On peut discuter de la personnalité de Johnny Halliday, de ses qualités de chanteur, mais il est impossible de nier son magnétisme, sa présence fascinante sur scène qui pouvait entraîner ses fans au bord de la folie.

Le 4 septembre 1998, un concert géant de l’idole était programmé au Stade de France. Le déluge qui s’abattit toute la soirée obligea les organisateurs à annuler l’événement entraînant l’écroulement d’un rêve pour les fans qui l’attendaient.

A travers ce spectacle Guillaume Marquet a souhaité « questionner la puissance de l’idole, son emprise sur nos cœurs ». Il va donc au-delà du biopic ou de l’hommage pour nous inviter à une réflexion sur l’idolâtrie. Son texte est drôle, intense, ciselé, intelligent.

La scénographie s’attache à l’essentiel, un micro sur pied et des barrières, celles qui toujours sépareront l’idole de ses fans. Une bande son recrée les cris de la foule qui s’énerve, scande « Johnny, Johnny », le bruit de la pluie diluvienne.

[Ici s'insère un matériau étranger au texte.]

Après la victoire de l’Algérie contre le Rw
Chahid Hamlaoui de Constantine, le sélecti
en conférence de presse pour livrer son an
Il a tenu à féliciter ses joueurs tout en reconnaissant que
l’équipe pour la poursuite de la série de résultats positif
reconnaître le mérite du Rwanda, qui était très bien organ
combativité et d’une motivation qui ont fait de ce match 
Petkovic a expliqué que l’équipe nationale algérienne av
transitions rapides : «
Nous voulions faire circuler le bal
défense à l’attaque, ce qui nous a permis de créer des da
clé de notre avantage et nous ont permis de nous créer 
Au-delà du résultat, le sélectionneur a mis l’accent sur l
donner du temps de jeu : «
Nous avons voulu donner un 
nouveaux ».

Accompagné par Nathalie Sandoz, il s’est mis en scène. Sans le faire parler, il incarne le chanteur, il épouse sa gestuelle et chante quelques extraits de ses grands succès. Il est surtout le fan, celui qui est très tôt dans la file d’attente pour avoir la meilleure place, qui rêve que le chanteur ne chante que pour lui, qui se tatoue pour l’avoir dans sa peau, qui collectionne des reliques, qui enfin attend sous la pluie et dont le monde s’effondre quand le concert est annulé. Entre burlesque et émotion il convoque aussi l’entourage du chanteur, connus et inconnus : le contrôleur à l’entrée du stade, le producteur Jean-Claude Camus, des scénographes imaginant des arrivées grandioses pour l’idole, un chorégraphe qui s’énerve et crie sur les danseurs et danseuses qui vont accompagner sur scène le chanteur. Se déplaçant dans le temps il incarne aussi Sylvie Vartan, un bébé dans les bras à la clinique où elle vient d’accoucher, et Nathalie Baye assise sur un haut tabouret, vêtue d’un imperméable et cigarette aux lèvres. Toutes deux à leur manière disent comment le succès et les fans dévorent l’idole. Le comédien convoque même Gene Kelly, dont la présence s’imposait avec le déluge qui s’abattait sur le stade, et Maurice Chevalier qui avait dit à Johnny « Tu soignes tes entrées, tu soignes tes sorties et entre les deux tu fais ton métier ». Il est formidable de fougue, d’intensité et de brio.

A la sortie on s’interroge : une idole est-elle encore un homme ou pour le fan devient-elle un Dieu  et quel vide révèle ce besoin d’idole ? Merci à Guillaume Marquet pour ce spectacle subtil, intelligent et très fort.